Pourquoi nos véhicules d’occasion coûtent-ils si cher ? Pourquoi un consommateur se fait-il talonner par un concessionnaire souhaitant racheter son véhicule après six mois, un an, voire deux ans ? Parce qu’ils se font rares. Parce qu’on les achemine trop souvent vers les États-Unis, ce qui crée un déséquilibre de notre marché. 

 

Évidemment, loin de moi l’idée que le gouvernement mette en place une règle sur l’exportation. D’une part, parce qu’il a d’autres chats à fouetter (pour être poli…); d’autre part, parce que la multiplication des ventes, doublée de coûts d’achat plus élevés et de taxes elles aussi à la hausse, remplit les coffres. Il suffirait d’interdire l’exportation de nos véhicules vers le marché américain pour rapidement constater la dégringolade de certaines entreprises et l’effet balancier d’un retour vers un marché automobile plus normal. Je ne vous dis pas que le prix des véhicules neufs serait en baisse, mais il est clair que celui des modèles d’occasion serait soudainement rééquilibré, bien sûr à l’avantage du consommateur. 

 

Or, puisque tout le monde y gagne (à l’exception des consommateurs), les choses ne sont pas près de changer. D’autant plus que notre dollar ne semble pas regagner en valeur face au dollar US. J’oserais même avancer que cette situation plaît à certains consommateurs heureux de pouvoir changer de véhicule aux six mois.
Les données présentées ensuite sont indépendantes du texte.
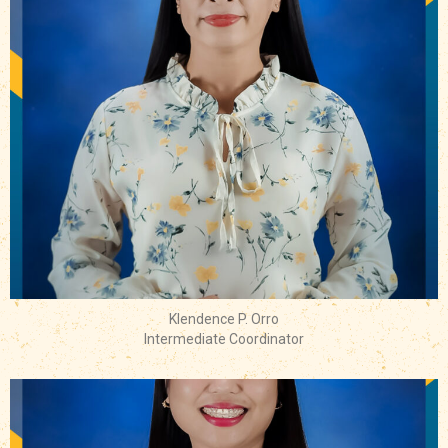
Klendence P. Orro
Intermediate Coordinator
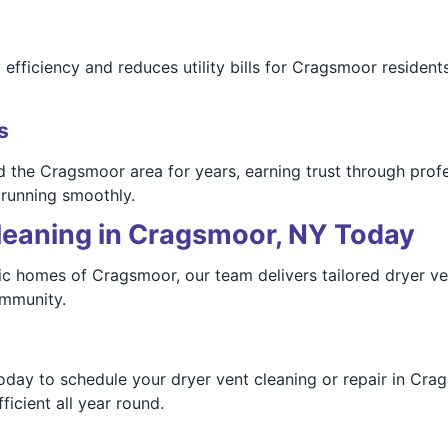
ficiency and reduces utility bills for Cragsmoor residents.
s
the Cragsmoor area for years, earning trust through profe
 running smoothly.
leaning in Cragsmoor, NY Today
c homes of Cragsmoor, our team delivers tailored dryer ven
ommunity.
ay to schedule your dryer vent cleaning or repair in Crags
icient all year round.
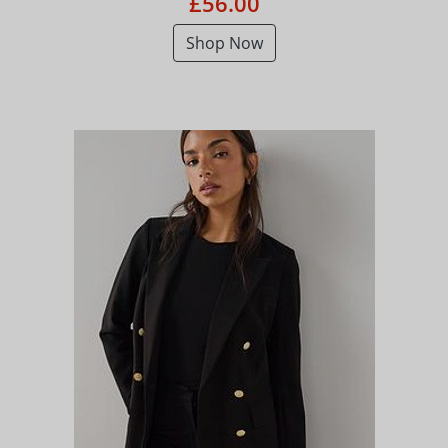
£56.00
Shop Now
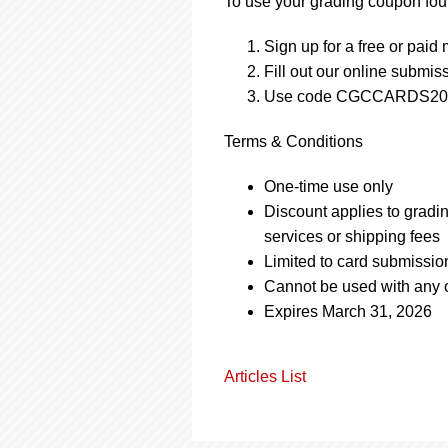
To use your grading coupon foun
Sign up for a free or pai
Fill out our online submis
Use code CGCCARDS2025
Terms & Conditions
One-time use only
Discount applies to gradi
services or shipping fees
Limited to card submissio
Cannot be used with any o
Expires March 31, 2026
Articles List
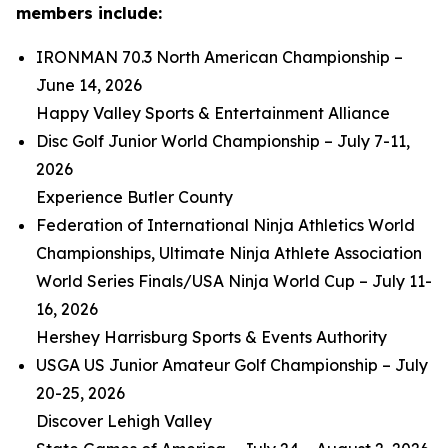
members include:
IRONMAN 70.3 North American Championship –
June 14, 2026
Happy Valley Sports & Entertainment Alliance
Disc Golf Junior World Championship – July 7-11,
2026
Experience Butler County
Federation of International Ninja Athletics World
Championships, Ultimate Ninja Athlete Association
World Series Finals/USA Ninja World Cup – July 11-
16, 2026
Hershey Harrisburg Sports & Events Authority
USGA US Junior Amateur Golf Championship – July
20-25, 2026
Discover Lehigh Valley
Est-elle financièrement avantageuse pour eux ? Pas toujours, mais ils la trouvent pratique et agréable, surtout que dans certains cas, aucun entretien n’est à faire. 

 

En terminant, on peut s’imaginer que l’augmentation des véhicules électriques sur notre marché aura un petit impact négatif sur l’exportation, puisque ces véhicules sont nettement moins populaires ici qu’aux États-Unis, où les ventes demeurent en proportion plus que symboliques face au marché du Québec.